Lines below that include "field" are the answer; copy each one.

——

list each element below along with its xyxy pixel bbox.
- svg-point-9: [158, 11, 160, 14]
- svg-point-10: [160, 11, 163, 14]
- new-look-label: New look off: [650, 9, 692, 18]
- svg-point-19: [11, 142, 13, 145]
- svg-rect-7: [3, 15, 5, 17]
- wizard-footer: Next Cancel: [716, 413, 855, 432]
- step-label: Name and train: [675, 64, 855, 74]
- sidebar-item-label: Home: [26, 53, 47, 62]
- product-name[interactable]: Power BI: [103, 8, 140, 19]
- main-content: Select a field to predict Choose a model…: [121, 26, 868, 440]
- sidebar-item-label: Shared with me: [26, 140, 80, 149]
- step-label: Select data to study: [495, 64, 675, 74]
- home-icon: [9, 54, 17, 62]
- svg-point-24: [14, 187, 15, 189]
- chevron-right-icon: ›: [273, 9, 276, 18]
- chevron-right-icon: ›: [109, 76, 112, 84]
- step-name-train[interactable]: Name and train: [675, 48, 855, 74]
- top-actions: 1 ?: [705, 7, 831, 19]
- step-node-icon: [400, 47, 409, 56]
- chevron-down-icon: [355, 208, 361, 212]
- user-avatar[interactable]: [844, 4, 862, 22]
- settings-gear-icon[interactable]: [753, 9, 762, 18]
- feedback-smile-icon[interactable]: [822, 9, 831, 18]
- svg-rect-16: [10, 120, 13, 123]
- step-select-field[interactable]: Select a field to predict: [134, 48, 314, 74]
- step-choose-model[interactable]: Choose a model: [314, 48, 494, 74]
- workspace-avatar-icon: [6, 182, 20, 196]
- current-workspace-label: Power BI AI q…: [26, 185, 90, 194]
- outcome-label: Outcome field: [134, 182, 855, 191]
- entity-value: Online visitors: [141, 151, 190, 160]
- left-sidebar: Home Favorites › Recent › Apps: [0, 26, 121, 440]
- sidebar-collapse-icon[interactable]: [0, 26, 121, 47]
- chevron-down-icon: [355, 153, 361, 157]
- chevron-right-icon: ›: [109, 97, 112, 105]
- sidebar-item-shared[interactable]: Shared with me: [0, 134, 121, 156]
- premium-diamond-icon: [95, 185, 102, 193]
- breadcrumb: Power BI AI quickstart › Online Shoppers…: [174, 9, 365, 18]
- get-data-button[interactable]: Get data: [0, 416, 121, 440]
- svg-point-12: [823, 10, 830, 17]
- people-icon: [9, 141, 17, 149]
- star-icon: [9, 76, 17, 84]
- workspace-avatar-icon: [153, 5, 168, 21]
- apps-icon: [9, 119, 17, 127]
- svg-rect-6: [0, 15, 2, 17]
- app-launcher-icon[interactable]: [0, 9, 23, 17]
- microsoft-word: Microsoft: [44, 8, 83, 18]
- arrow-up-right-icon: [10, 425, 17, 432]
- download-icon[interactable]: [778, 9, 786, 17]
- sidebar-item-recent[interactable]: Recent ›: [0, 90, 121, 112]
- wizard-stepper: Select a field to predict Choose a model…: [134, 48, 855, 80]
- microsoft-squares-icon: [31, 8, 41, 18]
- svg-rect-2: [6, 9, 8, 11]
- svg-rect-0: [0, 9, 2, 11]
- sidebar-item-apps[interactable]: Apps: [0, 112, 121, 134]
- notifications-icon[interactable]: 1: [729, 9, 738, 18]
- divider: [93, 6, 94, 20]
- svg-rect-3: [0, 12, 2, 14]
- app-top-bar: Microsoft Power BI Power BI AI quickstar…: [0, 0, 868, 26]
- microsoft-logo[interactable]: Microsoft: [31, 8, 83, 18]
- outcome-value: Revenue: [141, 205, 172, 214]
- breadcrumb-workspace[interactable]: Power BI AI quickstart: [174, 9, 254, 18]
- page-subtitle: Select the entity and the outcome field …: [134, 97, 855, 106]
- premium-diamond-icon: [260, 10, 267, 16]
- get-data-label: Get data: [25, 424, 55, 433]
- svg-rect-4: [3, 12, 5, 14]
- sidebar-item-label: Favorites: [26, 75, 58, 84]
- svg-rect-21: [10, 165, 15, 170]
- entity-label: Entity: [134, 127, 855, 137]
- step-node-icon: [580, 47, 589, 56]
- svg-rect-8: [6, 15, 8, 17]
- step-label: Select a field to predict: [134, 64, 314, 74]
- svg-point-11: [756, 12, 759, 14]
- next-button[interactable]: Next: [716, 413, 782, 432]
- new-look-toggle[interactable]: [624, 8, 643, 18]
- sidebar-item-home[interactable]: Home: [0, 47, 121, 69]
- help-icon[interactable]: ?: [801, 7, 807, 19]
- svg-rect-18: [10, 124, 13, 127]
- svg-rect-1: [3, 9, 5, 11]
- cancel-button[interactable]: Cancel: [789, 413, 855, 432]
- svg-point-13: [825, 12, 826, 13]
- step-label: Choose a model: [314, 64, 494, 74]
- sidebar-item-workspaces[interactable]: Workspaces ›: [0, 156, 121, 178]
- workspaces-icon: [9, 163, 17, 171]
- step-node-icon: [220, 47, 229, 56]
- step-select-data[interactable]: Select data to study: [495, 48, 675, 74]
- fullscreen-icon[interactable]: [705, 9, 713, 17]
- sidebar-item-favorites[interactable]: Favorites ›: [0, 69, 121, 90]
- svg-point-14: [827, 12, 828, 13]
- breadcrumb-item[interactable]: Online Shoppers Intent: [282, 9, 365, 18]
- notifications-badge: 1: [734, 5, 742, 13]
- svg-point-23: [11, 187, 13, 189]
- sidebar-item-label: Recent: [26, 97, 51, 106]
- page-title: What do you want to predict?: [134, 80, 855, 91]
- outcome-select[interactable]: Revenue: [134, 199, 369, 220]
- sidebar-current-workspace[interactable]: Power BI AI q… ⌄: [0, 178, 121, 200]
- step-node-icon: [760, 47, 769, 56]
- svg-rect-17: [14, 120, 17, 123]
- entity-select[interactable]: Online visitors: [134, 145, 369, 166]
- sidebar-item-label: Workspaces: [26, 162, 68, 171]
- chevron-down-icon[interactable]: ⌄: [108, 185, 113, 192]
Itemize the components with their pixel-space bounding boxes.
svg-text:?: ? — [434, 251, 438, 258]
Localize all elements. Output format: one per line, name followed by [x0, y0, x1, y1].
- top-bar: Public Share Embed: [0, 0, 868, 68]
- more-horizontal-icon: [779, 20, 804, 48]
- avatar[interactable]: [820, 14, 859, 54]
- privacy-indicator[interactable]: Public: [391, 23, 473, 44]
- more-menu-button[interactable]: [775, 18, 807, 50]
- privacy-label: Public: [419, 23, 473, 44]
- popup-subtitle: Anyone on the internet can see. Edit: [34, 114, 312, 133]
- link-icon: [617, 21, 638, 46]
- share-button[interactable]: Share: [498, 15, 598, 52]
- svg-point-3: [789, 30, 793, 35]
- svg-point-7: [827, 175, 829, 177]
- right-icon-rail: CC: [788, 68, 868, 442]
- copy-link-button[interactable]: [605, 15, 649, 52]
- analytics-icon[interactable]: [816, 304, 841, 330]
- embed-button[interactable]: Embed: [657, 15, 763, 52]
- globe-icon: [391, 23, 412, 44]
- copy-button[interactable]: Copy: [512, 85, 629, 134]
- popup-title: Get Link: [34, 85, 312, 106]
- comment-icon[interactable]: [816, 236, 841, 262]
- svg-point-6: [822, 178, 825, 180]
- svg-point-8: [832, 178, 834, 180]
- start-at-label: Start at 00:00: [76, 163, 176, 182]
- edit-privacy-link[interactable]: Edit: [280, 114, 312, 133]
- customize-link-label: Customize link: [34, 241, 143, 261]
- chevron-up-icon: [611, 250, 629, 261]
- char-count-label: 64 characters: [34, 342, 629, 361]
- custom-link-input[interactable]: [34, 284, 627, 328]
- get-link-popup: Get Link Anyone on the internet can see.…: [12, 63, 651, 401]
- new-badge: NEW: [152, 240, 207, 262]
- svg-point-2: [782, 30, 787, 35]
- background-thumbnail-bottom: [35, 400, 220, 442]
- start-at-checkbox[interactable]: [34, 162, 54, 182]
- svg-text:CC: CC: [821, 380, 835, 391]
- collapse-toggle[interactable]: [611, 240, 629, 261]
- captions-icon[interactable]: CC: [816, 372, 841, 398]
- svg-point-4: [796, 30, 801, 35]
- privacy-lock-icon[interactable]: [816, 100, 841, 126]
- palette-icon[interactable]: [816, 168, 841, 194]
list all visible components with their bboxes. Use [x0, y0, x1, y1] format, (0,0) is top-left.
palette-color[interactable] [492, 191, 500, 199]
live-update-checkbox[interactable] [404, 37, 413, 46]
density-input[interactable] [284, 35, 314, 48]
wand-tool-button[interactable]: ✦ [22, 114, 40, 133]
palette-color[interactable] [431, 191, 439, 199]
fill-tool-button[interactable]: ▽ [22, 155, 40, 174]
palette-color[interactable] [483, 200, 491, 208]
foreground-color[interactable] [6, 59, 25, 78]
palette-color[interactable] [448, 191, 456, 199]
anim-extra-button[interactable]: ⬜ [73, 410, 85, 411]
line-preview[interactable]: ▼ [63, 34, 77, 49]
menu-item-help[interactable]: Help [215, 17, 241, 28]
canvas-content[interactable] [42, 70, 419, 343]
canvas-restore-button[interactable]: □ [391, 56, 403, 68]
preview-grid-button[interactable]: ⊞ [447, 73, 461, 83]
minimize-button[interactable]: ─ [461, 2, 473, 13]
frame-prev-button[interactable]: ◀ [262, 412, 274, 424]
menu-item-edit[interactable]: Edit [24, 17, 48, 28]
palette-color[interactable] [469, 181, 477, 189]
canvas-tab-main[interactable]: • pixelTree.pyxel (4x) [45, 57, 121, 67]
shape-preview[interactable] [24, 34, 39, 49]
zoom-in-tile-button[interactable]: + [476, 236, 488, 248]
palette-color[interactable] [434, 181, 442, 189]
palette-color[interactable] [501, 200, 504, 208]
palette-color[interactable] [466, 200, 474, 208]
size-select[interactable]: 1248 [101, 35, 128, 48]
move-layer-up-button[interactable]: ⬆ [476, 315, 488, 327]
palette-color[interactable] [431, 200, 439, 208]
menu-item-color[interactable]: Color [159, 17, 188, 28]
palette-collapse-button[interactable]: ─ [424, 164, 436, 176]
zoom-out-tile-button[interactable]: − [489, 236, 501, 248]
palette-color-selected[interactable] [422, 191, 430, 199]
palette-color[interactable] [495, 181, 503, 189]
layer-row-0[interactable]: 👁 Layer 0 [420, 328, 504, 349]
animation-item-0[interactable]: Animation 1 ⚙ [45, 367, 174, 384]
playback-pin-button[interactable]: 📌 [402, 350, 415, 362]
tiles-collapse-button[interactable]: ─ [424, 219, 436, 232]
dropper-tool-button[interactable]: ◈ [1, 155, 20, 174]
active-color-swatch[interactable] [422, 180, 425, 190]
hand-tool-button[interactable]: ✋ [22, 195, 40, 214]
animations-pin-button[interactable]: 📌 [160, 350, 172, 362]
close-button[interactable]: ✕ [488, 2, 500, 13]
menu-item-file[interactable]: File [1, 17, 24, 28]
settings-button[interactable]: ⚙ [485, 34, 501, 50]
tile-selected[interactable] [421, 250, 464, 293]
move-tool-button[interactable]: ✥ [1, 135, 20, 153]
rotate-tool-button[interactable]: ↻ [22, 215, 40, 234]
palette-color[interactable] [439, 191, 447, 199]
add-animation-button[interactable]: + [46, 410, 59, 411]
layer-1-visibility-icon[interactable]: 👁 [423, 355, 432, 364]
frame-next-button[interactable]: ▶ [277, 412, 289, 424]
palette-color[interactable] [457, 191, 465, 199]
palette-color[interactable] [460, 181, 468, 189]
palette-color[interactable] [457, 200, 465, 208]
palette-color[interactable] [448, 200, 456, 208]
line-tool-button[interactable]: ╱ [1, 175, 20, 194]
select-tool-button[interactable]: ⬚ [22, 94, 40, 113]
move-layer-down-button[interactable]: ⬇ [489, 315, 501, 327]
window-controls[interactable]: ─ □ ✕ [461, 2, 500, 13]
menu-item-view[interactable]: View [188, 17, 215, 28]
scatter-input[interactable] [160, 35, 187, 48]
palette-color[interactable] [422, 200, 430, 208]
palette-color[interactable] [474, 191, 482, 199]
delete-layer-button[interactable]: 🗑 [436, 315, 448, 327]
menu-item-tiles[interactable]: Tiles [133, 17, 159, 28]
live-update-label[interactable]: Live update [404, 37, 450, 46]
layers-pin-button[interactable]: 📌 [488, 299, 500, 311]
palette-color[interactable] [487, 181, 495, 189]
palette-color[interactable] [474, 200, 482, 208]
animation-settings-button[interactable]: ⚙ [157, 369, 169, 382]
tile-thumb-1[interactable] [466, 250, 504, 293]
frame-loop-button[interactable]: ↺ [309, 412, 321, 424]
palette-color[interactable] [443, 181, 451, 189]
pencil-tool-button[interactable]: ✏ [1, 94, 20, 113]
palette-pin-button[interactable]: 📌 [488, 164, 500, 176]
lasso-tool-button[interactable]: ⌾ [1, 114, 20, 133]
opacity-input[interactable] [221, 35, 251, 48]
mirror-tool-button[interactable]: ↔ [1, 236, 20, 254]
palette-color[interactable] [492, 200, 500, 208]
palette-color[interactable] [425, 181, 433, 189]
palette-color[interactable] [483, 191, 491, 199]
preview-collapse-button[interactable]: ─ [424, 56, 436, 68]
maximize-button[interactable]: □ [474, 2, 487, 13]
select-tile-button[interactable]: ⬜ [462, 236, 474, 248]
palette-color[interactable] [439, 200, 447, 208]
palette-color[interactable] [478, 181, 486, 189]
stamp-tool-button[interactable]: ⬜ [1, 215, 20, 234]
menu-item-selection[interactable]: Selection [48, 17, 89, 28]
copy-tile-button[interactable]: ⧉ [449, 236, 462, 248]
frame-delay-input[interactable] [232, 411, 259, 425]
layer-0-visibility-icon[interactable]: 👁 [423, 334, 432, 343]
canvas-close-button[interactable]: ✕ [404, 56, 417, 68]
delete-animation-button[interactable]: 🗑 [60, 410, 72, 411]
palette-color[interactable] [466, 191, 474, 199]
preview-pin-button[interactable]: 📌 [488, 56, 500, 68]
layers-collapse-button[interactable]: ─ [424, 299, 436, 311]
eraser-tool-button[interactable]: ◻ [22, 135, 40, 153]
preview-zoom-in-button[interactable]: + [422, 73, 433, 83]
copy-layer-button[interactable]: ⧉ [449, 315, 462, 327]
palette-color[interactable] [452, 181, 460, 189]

——

**Your solution**
- main-content: Select a field to predict Choose a model…: [121, 26, 868, 440]
- step-select-field[interactable]: Select a field to predict: [134, 48, 314, 74]
- outcome-label: Outcome field: [134, 182, 855, 191]
- wizard-stepper: Select a field to predict Choose a model…: [134, 48, 855, 80]
- page-subtitle: Select the entity and the outcome field …: [134, 97, 855, 106]
- step-label: Select a field to predict: [134, 64, 314, 74]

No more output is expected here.